• _What the exercise asks_
Wherever the word "hello" appears in a line of the data, that line should be copied.

• _Records for the task_
════════

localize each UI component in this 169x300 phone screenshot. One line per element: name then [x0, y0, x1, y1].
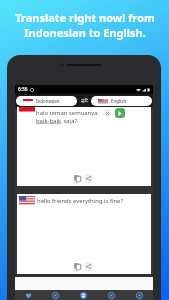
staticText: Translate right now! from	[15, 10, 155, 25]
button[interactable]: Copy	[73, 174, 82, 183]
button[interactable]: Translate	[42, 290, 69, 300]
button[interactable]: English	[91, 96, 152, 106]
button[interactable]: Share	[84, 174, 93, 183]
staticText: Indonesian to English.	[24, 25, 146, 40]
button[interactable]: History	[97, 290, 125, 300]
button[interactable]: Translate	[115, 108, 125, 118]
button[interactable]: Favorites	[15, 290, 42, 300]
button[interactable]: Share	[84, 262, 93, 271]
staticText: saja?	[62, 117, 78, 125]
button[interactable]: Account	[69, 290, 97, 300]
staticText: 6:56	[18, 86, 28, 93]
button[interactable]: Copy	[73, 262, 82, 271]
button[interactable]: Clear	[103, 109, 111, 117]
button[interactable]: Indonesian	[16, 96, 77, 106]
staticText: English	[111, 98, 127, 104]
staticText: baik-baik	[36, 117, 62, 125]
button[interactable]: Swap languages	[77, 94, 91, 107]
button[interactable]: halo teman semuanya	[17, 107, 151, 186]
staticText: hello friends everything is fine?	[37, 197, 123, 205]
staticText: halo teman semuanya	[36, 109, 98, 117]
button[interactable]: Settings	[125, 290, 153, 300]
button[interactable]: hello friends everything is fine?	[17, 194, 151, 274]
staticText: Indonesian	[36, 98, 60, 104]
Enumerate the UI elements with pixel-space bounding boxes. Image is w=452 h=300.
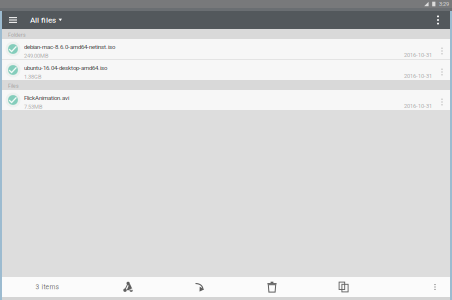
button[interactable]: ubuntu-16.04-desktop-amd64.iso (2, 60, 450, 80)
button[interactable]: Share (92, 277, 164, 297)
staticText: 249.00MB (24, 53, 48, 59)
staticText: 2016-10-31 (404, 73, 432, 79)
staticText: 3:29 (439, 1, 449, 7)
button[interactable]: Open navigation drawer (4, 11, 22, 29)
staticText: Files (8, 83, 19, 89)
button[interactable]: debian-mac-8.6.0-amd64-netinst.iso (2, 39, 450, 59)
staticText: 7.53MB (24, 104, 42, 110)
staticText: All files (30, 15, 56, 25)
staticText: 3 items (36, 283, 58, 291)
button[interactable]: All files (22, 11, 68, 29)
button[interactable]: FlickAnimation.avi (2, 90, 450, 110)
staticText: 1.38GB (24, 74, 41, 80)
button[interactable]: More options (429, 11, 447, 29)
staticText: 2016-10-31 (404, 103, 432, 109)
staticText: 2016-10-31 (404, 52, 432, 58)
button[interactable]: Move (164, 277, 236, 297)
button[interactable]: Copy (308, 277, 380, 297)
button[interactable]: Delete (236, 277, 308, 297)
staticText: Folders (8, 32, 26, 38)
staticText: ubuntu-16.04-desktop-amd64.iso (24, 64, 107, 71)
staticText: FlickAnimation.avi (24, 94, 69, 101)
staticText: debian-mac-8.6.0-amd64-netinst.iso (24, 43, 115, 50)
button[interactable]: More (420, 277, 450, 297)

════════

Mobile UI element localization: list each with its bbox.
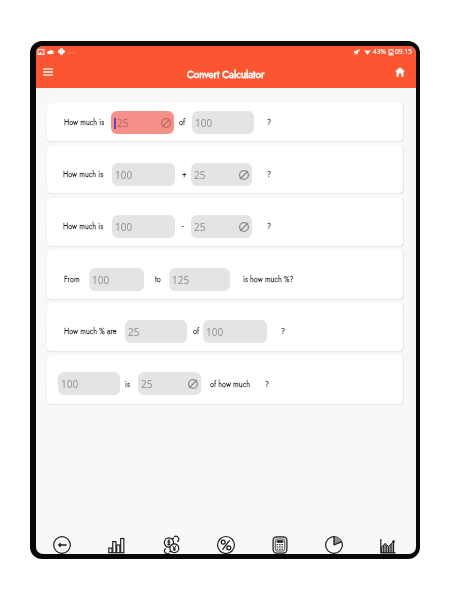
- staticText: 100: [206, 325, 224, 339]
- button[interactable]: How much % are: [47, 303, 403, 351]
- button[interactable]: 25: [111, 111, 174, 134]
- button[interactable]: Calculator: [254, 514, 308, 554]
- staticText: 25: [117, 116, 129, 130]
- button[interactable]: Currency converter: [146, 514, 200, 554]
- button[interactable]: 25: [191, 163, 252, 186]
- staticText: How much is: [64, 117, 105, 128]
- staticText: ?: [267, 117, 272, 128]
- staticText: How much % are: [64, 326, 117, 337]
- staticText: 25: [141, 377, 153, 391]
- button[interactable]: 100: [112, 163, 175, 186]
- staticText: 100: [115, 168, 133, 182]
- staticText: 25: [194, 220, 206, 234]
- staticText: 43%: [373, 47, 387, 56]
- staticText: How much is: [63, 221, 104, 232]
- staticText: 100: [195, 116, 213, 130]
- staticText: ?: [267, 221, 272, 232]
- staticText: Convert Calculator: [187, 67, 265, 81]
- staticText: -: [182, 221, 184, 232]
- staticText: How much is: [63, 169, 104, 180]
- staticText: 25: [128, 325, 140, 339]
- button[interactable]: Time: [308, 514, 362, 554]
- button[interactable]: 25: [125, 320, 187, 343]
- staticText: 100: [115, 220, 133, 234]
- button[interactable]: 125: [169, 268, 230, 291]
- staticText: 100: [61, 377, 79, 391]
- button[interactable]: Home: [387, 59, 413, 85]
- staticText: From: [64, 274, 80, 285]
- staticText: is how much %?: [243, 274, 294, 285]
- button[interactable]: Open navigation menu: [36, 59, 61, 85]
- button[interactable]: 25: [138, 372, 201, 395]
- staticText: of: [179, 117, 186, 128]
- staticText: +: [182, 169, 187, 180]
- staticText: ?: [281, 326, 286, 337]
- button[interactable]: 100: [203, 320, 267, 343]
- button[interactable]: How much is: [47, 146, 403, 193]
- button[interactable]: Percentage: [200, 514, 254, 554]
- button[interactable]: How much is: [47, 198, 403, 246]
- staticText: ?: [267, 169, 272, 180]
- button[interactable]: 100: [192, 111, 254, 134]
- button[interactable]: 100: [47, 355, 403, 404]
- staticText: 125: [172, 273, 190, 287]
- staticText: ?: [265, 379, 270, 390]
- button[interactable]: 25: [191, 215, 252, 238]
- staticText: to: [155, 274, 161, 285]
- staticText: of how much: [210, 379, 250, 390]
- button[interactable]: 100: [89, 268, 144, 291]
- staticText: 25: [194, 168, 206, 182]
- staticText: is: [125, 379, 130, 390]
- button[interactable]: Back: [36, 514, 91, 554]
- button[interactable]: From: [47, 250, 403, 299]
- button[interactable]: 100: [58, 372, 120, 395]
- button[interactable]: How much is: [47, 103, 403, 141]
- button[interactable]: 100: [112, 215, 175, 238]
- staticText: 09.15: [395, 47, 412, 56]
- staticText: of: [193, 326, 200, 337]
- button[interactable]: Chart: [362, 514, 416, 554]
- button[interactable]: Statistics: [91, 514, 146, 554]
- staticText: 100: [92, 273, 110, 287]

════════

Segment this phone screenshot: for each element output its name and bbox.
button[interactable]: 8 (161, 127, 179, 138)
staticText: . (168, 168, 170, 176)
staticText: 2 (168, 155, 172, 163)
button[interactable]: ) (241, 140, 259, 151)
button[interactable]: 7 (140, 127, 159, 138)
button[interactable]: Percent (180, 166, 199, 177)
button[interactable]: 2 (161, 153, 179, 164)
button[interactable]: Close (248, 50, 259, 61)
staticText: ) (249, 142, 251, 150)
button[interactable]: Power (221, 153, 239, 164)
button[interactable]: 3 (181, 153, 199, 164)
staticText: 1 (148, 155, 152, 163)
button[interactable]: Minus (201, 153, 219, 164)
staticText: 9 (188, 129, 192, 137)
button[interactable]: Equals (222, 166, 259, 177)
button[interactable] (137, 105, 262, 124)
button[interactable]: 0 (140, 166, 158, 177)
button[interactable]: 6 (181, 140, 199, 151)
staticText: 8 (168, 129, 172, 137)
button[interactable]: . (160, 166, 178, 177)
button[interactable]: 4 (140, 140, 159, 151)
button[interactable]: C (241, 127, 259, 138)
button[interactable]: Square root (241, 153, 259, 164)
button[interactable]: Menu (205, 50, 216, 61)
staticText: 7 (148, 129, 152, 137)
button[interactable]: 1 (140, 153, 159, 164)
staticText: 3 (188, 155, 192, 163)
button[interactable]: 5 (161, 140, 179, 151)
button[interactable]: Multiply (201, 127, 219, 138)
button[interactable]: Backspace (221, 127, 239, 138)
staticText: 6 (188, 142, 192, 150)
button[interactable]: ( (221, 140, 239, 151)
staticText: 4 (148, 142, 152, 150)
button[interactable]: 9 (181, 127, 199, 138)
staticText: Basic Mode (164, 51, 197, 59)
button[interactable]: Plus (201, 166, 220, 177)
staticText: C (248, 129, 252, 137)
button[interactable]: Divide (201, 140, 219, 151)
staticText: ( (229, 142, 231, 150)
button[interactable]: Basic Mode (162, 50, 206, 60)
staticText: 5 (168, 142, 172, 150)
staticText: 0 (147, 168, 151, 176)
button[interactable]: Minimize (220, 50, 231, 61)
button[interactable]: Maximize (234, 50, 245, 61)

════════

• _Solution to this problem_
staticText: hello friends everything is fine?	[37, 197, 123, 205]
button[interactable]: hello friends everything is fine?	[17, 194, 151, 274]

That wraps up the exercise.